Otherwise, I will simply settle for what people choose to research, even if it's just a question of understanding that the John Carlos and Tommie Smith gesture produced the most iconic sports image of the 20th century in the eyes of many people around the world. 

We're still talking about it over half a century later and its impact and what it means and what it stands for, that when they go into it, they will see that this was something that was intimately related to the conditions that we found ourselves in during that five-year period between 1963 and 1968.

Something else that I've stated is it is never individuals but conditions that generate protest, revolt and efforts at change. And so those are the kinds of things that I hope will stand out, that people will remember. 

One piece of advice you often give to young people is to "follow your bliss." As someone who has navigated big institutions — from the Golden State Warriors to the San Francisco 49ers to Berkeley — do you have advice for young people trying to follow their bliss in big institutions?

Black and white photo of Harry Edwards standing with arms folded, next to Malcolm X.
Harry Edwards, right, with Malcolm X. 

Courtesy of Harry Edwards

Yes, "follow your bliss" comes from my blueprint for educational achievement. Students can take a look at that as an intellectual strategic analysis that links your efforts in education and activism to your life. It's all one seamless fabric.

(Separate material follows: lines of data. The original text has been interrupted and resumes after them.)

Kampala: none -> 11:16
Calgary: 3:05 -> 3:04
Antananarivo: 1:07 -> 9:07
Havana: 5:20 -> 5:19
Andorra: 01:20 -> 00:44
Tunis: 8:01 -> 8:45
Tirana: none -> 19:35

If you want to be a great football player, you can't say, "I want to be happy on Sunday" and put on a uniform, but not want to take any hits. You understand the demands. Every Super Bowl team or championship team I've ever been associated with prepared and was focused long before they won a championship.

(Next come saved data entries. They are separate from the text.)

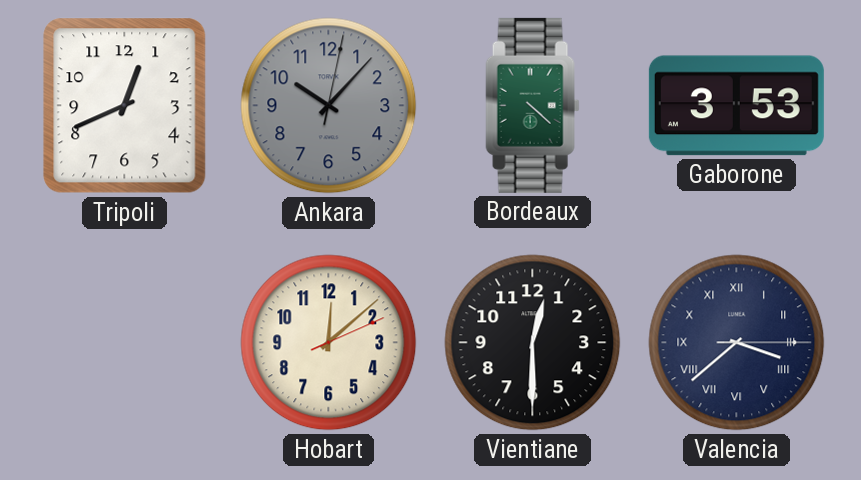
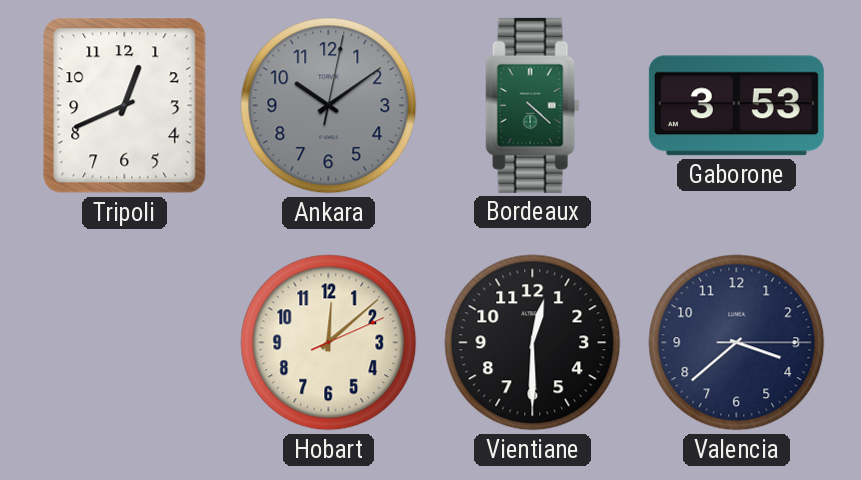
Ankara: 10:07 -> 10:09
Valencia numerals: Roman -> Arabic
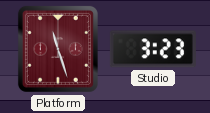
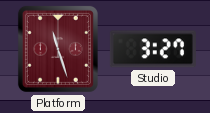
Studio: 3:23 -> 3:27
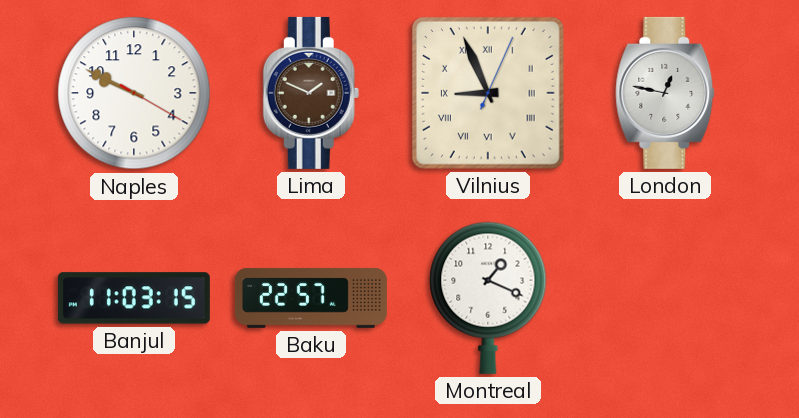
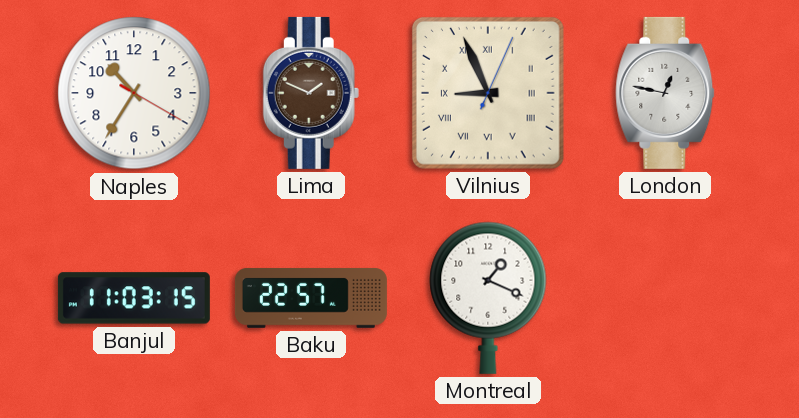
Naples: 9:49 -> 10:35
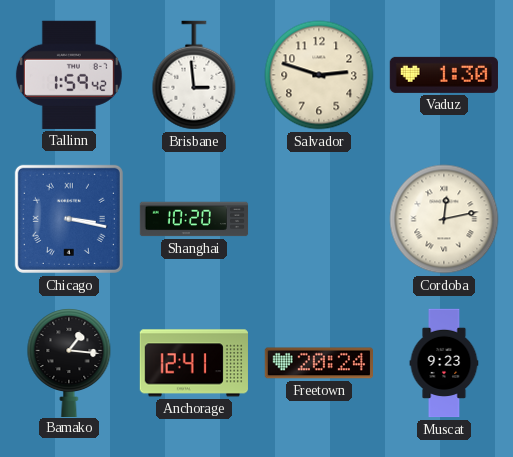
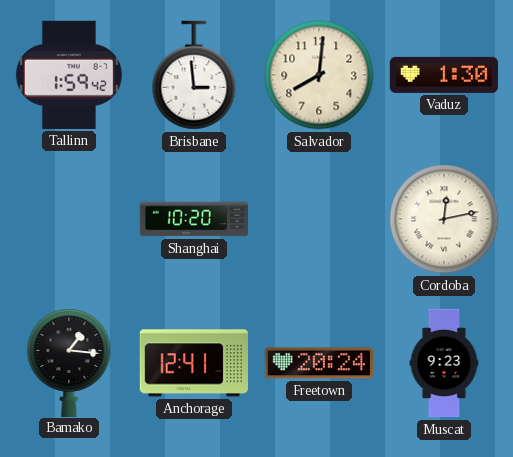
Salvador: 2:48 -> 8:01
Chicago: 3:17 -> none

You don't work up to become a champion. You behave and perform like a champion. 

So you have to learn to behave as if I'm going to have to take advantage of the only demonstrable, proven shortcut — whether in academics, athletics or in life — which is hard work. Everything else is more difficult. Hard work is the shortcut. Understand that tomorrow you will be exactly and precisely what you achieved today. And so you have to be conscientious in that effort and persevere.

That would be the advice that I would give to students today who are wondering how to follow their bliss. That is something that I had to figure out over half a century ago.

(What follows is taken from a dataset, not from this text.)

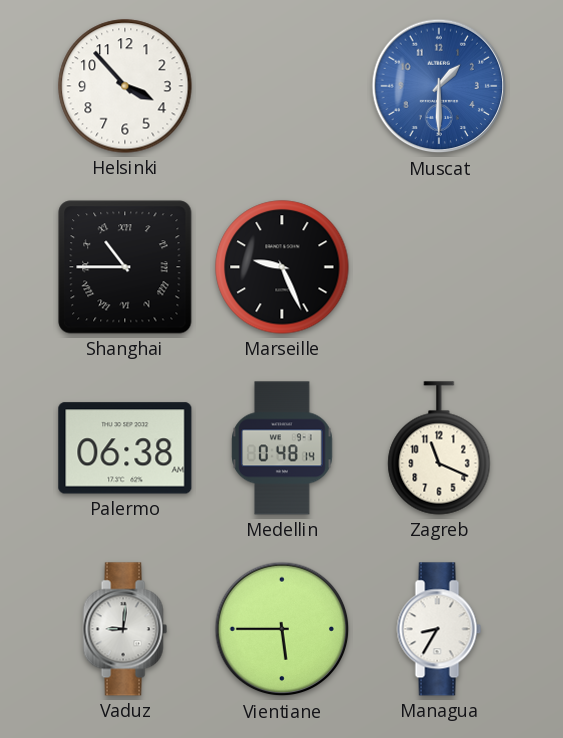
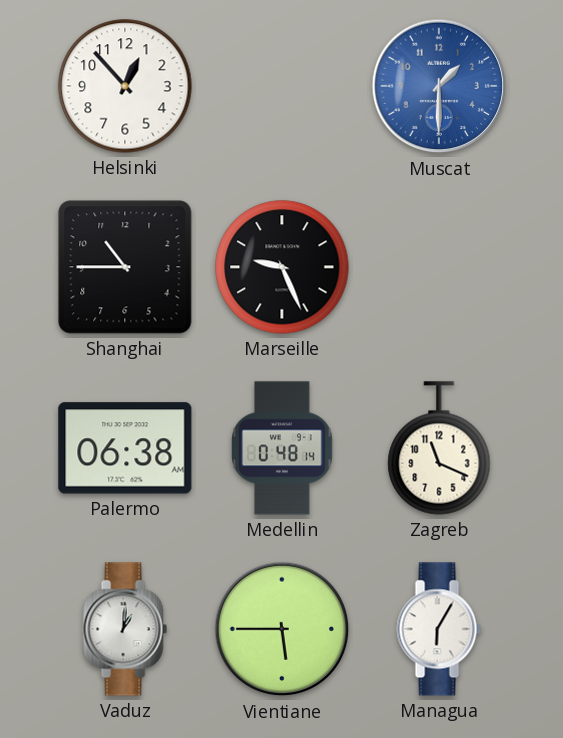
Helsinki: 3:53 -> 12:53
Shanghai numerals: Roman -> Arabic
Vaduz: 9:01 -> 1:01
Managua: 8:35 -> 6:05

And for many of my students, it has worked.

An image of Harry Edwards resting his right cheek on his fist is projected on a huge jumbotron screen at a 49ers football game.
Harry Edwards was honored at a recent San Francisco 49ers game for his commitment to social justice and education. Edwards has consulted players on the team for decades and has even received four Super Bowl championship rings through his service.

Courtesy of Harry Edwards

And when you think about all of those Berkeley students you have advised over the years, that you have inspired, how does it make you feel?

I fell in love with every team that I ever consulted with at the professional and collegiate level. I fell in love with every class that I ever taught at Berkeley. People say, "Well, you got 550 people in that class. You don't even know who's there." I fell in love with everyone. And there'd be this little entourage of 30 or 40 students following me the whole way back to the office: "Can I ask you one more question Dr. Edwards?" They just loved to ask me questions and hold the conversation.

So I fell in love with every class I ever taught at Berkeley. And when I look back at the experiences that I've had, the things that I've tried to do — not always successfully — but the contributions I've tried to make, I'm doing better than I deserve.